● Problem description: Search the data below, and report every line in which "each" occurs.

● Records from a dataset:
********************

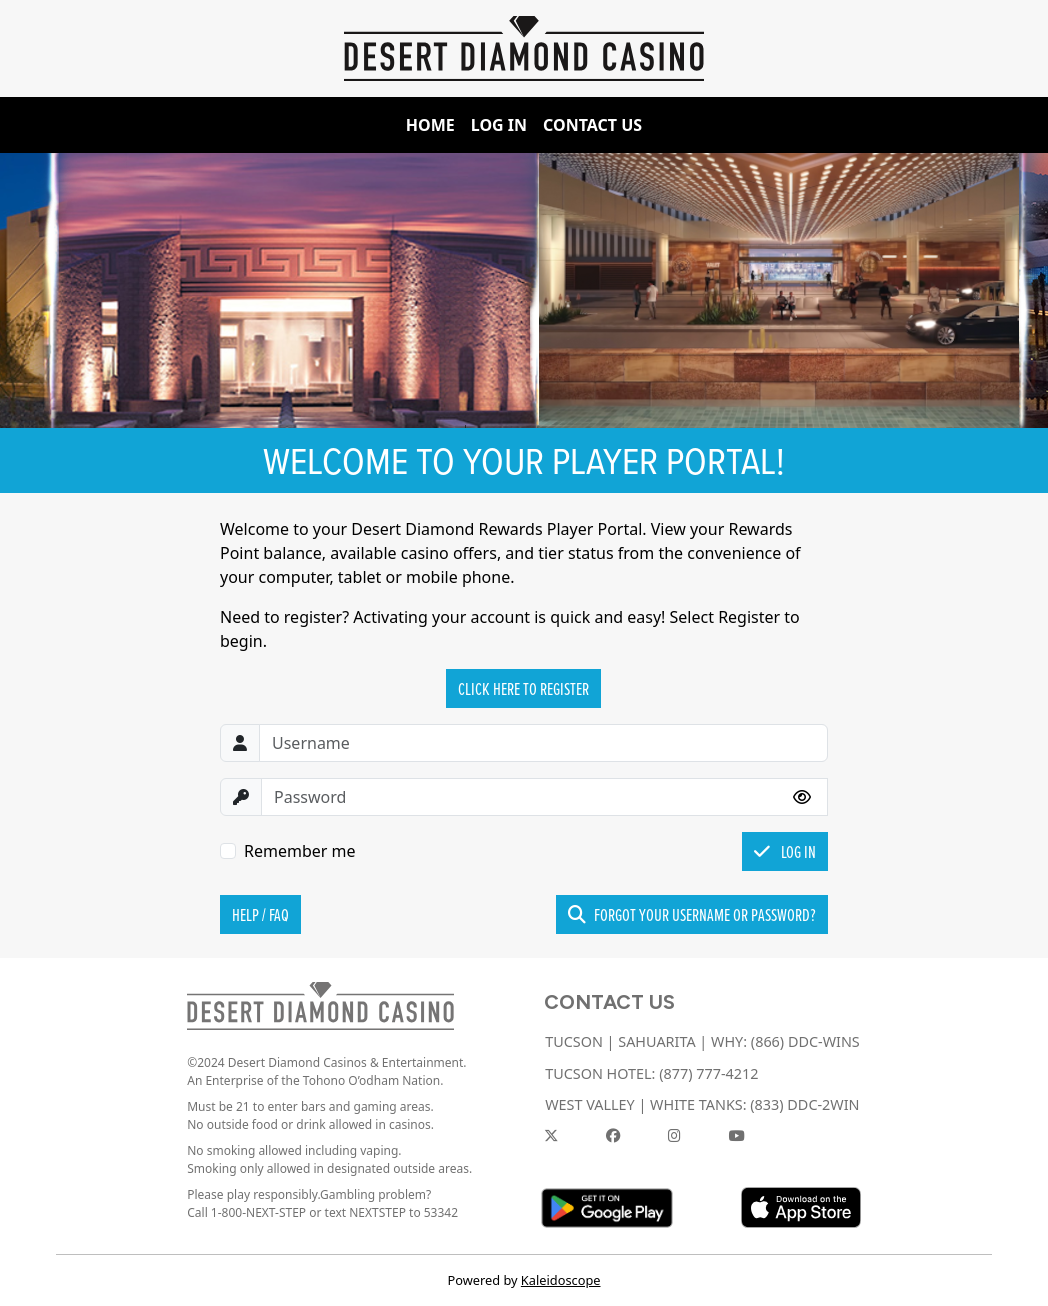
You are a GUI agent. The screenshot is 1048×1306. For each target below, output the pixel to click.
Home (430, 125)
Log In (499, 125)
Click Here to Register (523, 688)
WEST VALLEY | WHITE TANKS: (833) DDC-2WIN (702, 1104)
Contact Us (592, 125)
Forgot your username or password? (692, 914)
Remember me (300, 851)
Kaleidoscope (561, 1280)
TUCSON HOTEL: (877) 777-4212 (651, 1073)
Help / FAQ (260, 914)
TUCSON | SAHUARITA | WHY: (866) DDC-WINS (702, 1041)
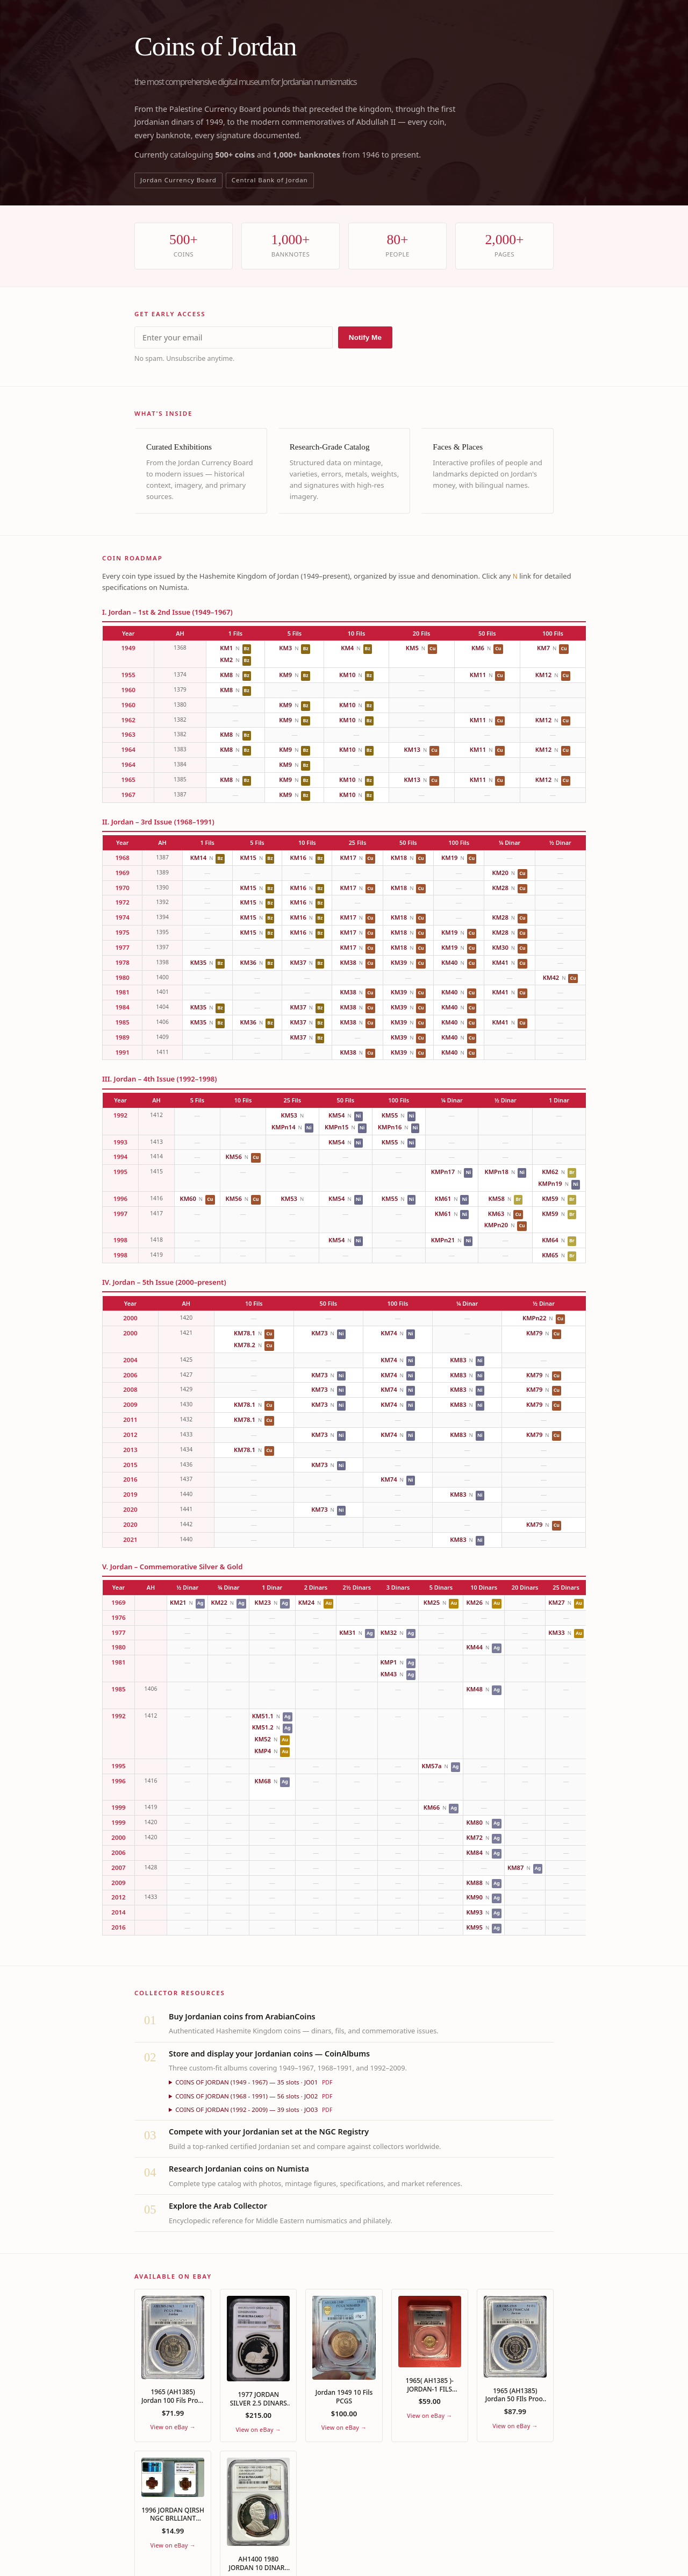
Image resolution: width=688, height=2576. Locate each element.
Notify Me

********************

● Solution to this exercise:
You are a GUI agent. The screenshot is 1048×1306. For each target below, output the pixel to click.
Image resolution: width=688, height=2576. Locate each element.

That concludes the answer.